My best guess is that we’re looking for the comfort and safety of home. Ideally, home is that place where you belong. You have your place, your room, your bed, your seat at the dinner table. There are powerful guardians looking out for your safety and providing for your every need. They value and love you. They cherish you and dote on you. This is all true, until about age 5 or 6 when you have to leave home and go out into the world. There comes that time when you must … start school!
At school you’re one of a bazillion kids. Teachers may or may not know your name. There are bigger kids who might want to look over your lunch to see if there’s something there they want. If you remember, it’s not completely unlike prison. The authorities tell you to line up and go where they want you to go, to be quiet, to sit down, stand up. The cafeteria is the aquarium where bigger fish eat the smaller ones. This all seems melodramatic as an adult. But if you remember, as a child, it felt real. And that was the other problem, trying to get adults to take your fears and concerns seriously.
But even with all of that, there were those moments that were good: summer break, family vacations, back yard baseball games, summer nights catching fireflies under the stars. But here is the problem with nostalgia. We think that what we’re looking for, those wonderful experiences of home, are back there in time somewhere. But the truth is that those things we are trying to remember are not home itself. Because, even all of those good things that did happen, they were simply a foretaste and a foreshadowing of a reality to come.
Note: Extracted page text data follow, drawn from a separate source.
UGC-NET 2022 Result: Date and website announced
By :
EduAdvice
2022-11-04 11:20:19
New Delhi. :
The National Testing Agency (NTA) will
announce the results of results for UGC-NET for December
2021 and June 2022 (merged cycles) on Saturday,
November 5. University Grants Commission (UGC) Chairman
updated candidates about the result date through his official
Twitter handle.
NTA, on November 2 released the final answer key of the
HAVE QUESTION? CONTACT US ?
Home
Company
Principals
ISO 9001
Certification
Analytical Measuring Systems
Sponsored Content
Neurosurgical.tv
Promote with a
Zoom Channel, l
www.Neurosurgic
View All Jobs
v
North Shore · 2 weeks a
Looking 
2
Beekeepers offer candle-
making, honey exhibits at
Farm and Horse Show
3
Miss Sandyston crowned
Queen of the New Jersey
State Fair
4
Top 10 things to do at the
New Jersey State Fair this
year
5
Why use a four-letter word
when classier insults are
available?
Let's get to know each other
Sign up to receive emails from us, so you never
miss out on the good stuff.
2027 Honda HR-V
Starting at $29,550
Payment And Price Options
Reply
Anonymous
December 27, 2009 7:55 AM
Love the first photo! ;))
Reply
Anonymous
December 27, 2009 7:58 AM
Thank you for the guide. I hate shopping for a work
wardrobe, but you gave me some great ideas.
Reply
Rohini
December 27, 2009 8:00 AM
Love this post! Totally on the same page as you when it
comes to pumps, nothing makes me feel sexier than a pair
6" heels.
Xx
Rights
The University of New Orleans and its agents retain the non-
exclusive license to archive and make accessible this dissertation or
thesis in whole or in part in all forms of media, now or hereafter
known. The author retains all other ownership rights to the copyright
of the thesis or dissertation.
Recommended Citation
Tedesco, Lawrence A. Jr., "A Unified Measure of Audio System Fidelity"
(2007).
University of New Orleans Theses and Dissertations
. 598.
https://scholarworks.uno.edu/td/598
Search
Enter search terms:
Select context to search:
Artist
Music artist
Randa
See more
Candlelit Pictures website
They were fleeting moments to whet the appetite and set our expectations for the real thing waiting out there somewhere.
The truth is that home is not behind us in our past but is waiting for us in our future. The old gospel song speaks truth in a simple and quaint way, “This world is not my home; I’m just a passing through.” The apostle Paul tells us, “Our citizenship is in heaven,” in Philippians 3:20. Jesus himself said, “My Father’s house has many rooms; if that were not so, would I have told you that I am going there to prepare a place for you? And if I go and prepare a place for you, I will come back and take you to be with me that you also may be where I am.” John 14:2-3
Paul goes on to say, “Brothers and sisters, I do not consider myself yet to have taken hold of it. But one thing I do: Forgetting what is behind and straining toward what is ahead, I press on toward the goal to win the prize for which God has called me heavenward in Christ Jesus.” Philippians 3:13-14
This is the secret to the mystery: the ache in our hearts, the longing in our souls is to be home. No amount of looking back will satisfy this hunger. Only going forward will get us there. This longing is not meant to be met here. This is a hunger that stays with us to constantly propel us forward. I’m headed for my home, where I’ve never been, but will recognize immediately because I have ached for it my entire life.